The above results are further supported by a similar LLNA study performed as per OECD 429 Guidelines to assess the dermal sensitization potential of the test chemical. Groups of female CBA mice (7-12 weeks of age) were exposed topically on the dorsum of both ears to 25µl of the test material or to an equal volume of relevant vehicle only. Treatment was performed daily for 3 consecutive days. Five days after the initiation of exposure, all mice were injected via the tail vein with 250 µL of phosphate buffered saline (PBS) containing 20 µCi of tritiated thymidine. Mice were sacrificed 5 hours later, and the draining auricular lymph nodes were excised and pooled for each experimental group or each individual animal. The incorporation of tritiated thymidine measured by beta scintillation counting was reported in disintegrations per minute (dpm). A stimulation index (SI) was calculated for each chemical-treated group as the ratio of the dpm of the treated group (or mean dpm when individual animals were assessed) to the dpm or mean dpm of the concurrent vehicle control group. The approach to estimation of the relative skin sensitization potential was based on the mathematical estimation of the concentration of chemical necessary to obtain a threshold positive response (SI = 3); this is termed as the EC3 value. A substance was classified as a skin sensitizer if it induced a threefold or greater increase in local lymph node proliferative activity at one or more test concentrations when compared with concurrent vehicle-treated controls (SI≥3).

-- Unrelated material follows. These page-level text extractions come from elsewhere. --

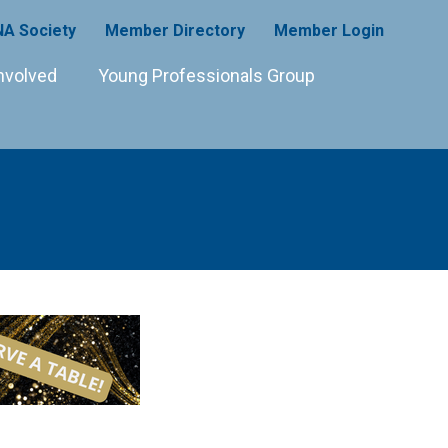
A Society
Member Directory
Member Login
nvolved
Young Professionals Group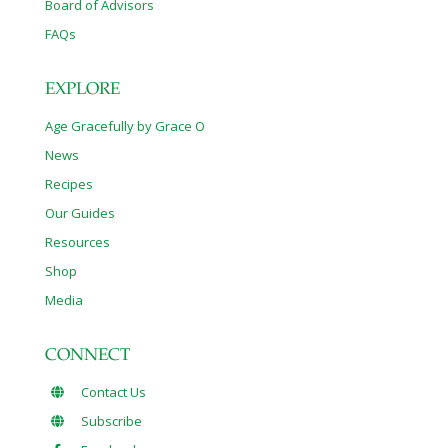
Board of Advisors
FAQs
EXPLORE
Age Gracefully by Grace O
News
Recipes
Our Guides
Resources
Shop
Media
CONNECT
Contact Us
Subscribe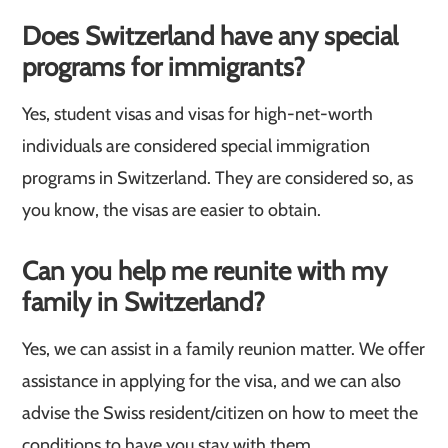
Does Switzerland have any special
programs for immigrants?
Yes, student visas and visas for high-net-worth
individuals are considered special immigration
programs in Switzerland. They are considered so, as
you know, the visas are easier to obtain.
Can you help me reunite with my
family in Switzerland?
Yes, we can assist in a family reunion matter. We offer
assistance in applying for the visa, and we can also
advise the Swiss resident/citizen on how to meet the
conditions to have you stay with them.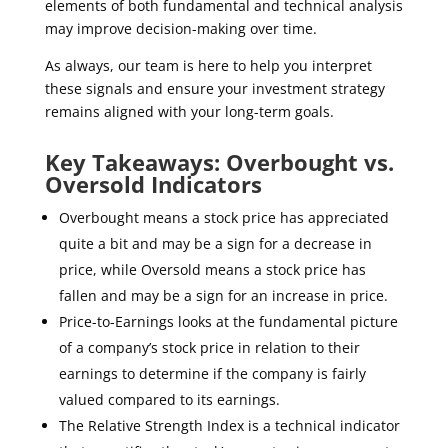
elements of both fundamental and technical analysis
may improve decision-making over time.
As always, our team is here to help you interpret
these signals and ensure your investment strategy
remains aligned with your long-term goals.
Key Takeaways: Overbought vs.
Oversold Indicators
Overbought means a stock price has appreciated
quite a bit and may be a sign for a decrease in
price, while Oversold means a stock price has
fallen and may be a sign for an increase in price.
Price-to-Earnings looks at the fundamental picture
of a company’s stock price in relation to their
earnings to determine if the company is fairly
valued compared to its earnings.
The Relative Strength Index is a technical indicator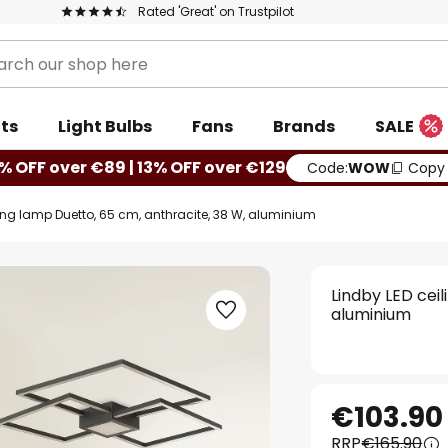
Rated 'Great' on Trustpilot
ts
Light Bulbs
Fans
Brands
SALE
% OFF over €89 | 13% OFF over €129
Code:
WOW
Copy
ling lamp Duetto, 65 cm, anthracite, 38 W, aluminium
Lindby LED cei
aluminium
€103.90
RRP
€165.90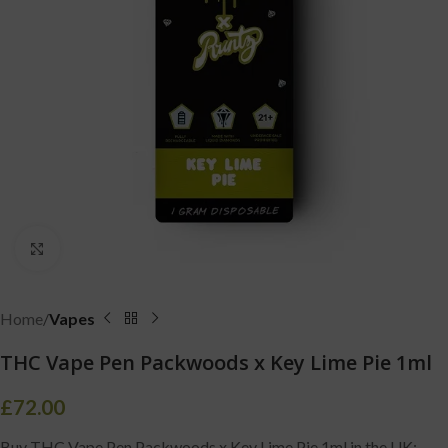
Click to enlarge
Home
Vapes
THC Vape Pen Packwoods x Key Lime Pie 1ml
£
72.00
Buy THC Vape Pen Packwoods x Key Lime Pie 1ml in the UK: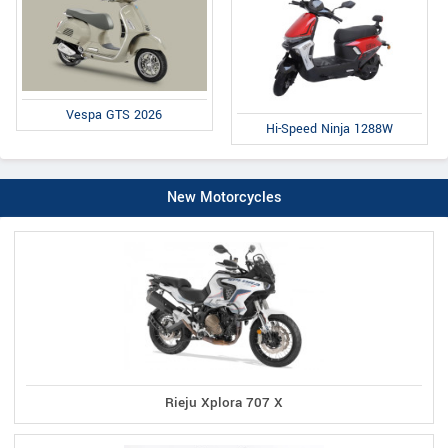
Vespa GTS 2026
Hi-Speed Ninja 1288W
New Motorcycles
Rieju Xplora 707 X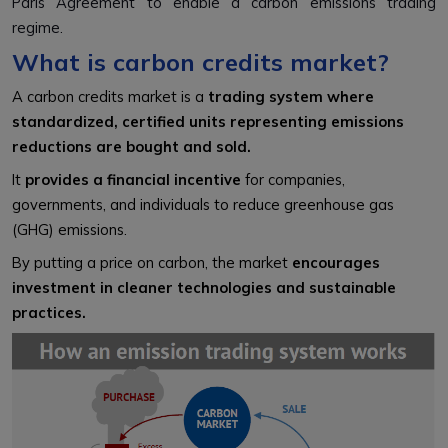
Paris Agreement to enable a carbon emissions trading
regime.
What is carbon credits market?
A carbon credits market is a
trading system where
standardized, certified units representing emissions
reductions are bought and sold.
It
provides a financial incentive
for companies,
governments, and individuals to reduce greenhouse gas
(GHG) emissions.
By putting a price on carbon, the market
encourages
investment in cleaner technologies and sustainable
practices.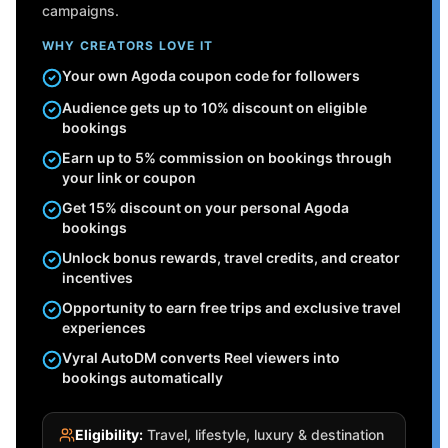
campaigns.
WHY CREATORS LOVE IT
Your own Agoda coupon code for followers
Audience gets up to 10% discount on eligible
bookings
Earn up to 5% commission on bookings through
your link or coupon
Get 15% discount on your personal Agoda
bookings
Unlock bonus rewards, travel credits, and creator
incentives
Opportunity to earn free trips and exclusive travel
experiences
Vyral AutoDM converts Reel viewers into
bookings automatically
Eligibility:
Travel, lifestyle, luxury & destination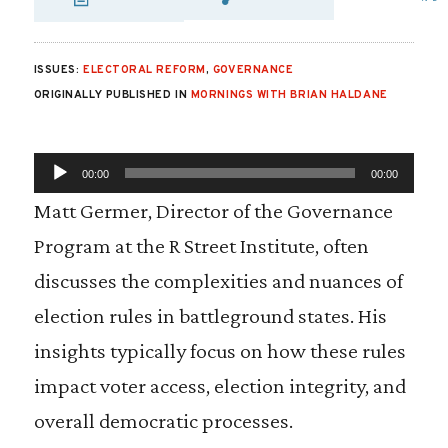
SHARE VIA EMAIL
SHARE VIA FA
SHARE VIA 
ISSUES:
ELECTORAL REFORM
,
GOVERNANCE
ORIGINALLY PUBLISHED IN
MORNINGS WITH BRIAN HALDANE
A
00:00
00:00
u
d
Matt Germer, Director of the Governance
i
Program at the R Street Institute, often
o
P
discusses the complexities and nuances of
l
election rules in battleground states. His
a
y
insights typically focus on how these rules
e
impact voter access, election integrity, and
r
overall democratic processes.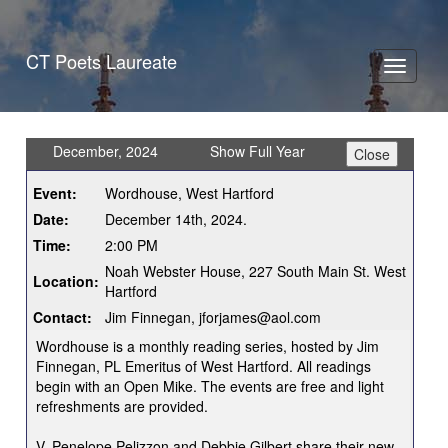
CT Poets Laureate
Toggle
navigati
December, 2024
Show Full Year
Event:
Wordhouse, West Hartford
Date:
December 14th, 2024.
Time:
2:00 PM
Noah Webster House, 227 South Main St. West
Location:
Hartford
Contact:
Jim Finnegan, jforjames@aol.com
Wordhouse is a monthly reading series, hosted by Jim
Finnegan, PL Emeritus of West Hartford. All readings
begin with an Open Mike. The events are free and light
refreshments are provided.
V. Penelope Pelizzon and Debbie Gilbert share their new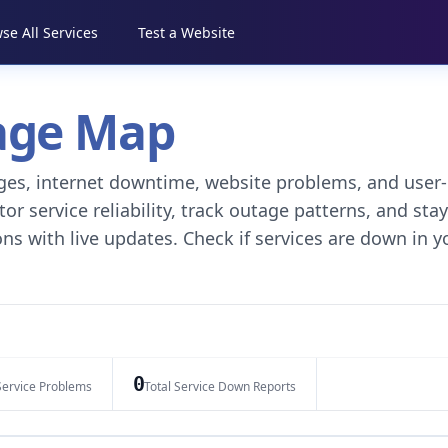
se All Services
Test a Website
tage Map
tages, internet downtime, website problems, and user-
r service reliability, track outage patterns, and stay
ns with live updates. Check if services are down in y
0
Service Problems
Total Service Down Reports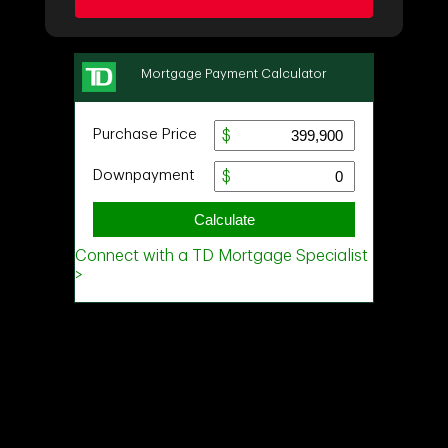
Ask about this property
First
and
Last
Name
Email
Phone
(Optional)
Message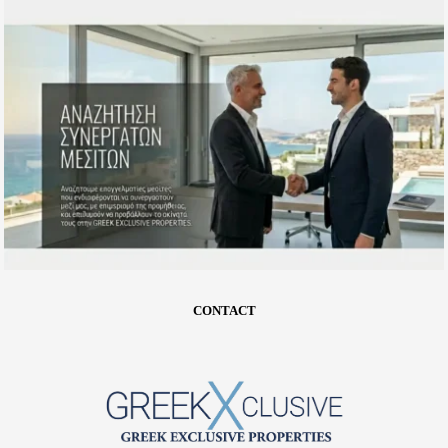
CONTACT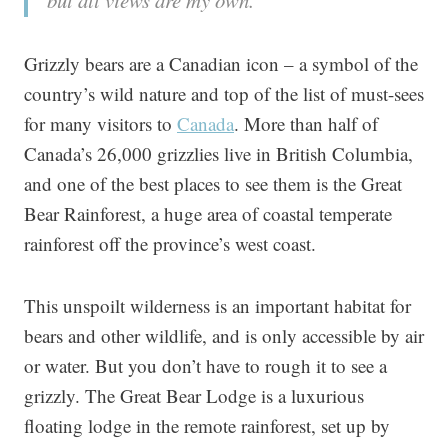
but all views are my own.
Grizzly bears are a Canadian icon – a symbol of the
country’s wild nature and top of the list of must-sees
for many visitors to
Canada
. More than half of
Canada’s 26,000 grizzlies live in British Columbia,
and one of the best places to see them is the Great
Bear Rainforest, a huge area of coastal temperate
rainforest off the province’s west coast.
This unspoilt wilderness is an important habitat for
bears and other wildlife, and is only accessible by air
or water. But you don’t have to rough it to see a
grizzly. The Great Bear Lodge is a luxurious
floating lodge in the remote rainforest, set up by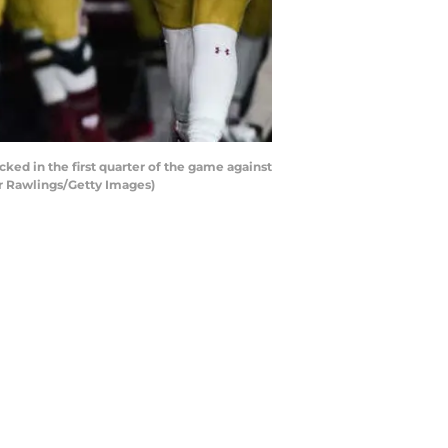
ed in the first quarter of the game against
r Rawlings/Getty Images)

The relative potency index of the test chemical was calculated to be 0.05.

Based on the relative potency index, the test chemical was considered to be an extreme sensitizer.

Considering the results of the in vivo studies, the test chemical can be considered to be sensitizing to skin. Comparing the above annotations with the criteria of CLP Regulation, the test chemical can be classified under the category “Skin Sensitizer 1”.

Respiratory sensitisation

Endpoint conclusion
Endpoint conclusion:
no study available

Justification for classification or non-classification

Available studies for the test chemical indicate a very strong possibility that the test chemical has the potential to cause moderate sensitization to skin. Hence, the test chemical can be considered to be a skin sensitizer.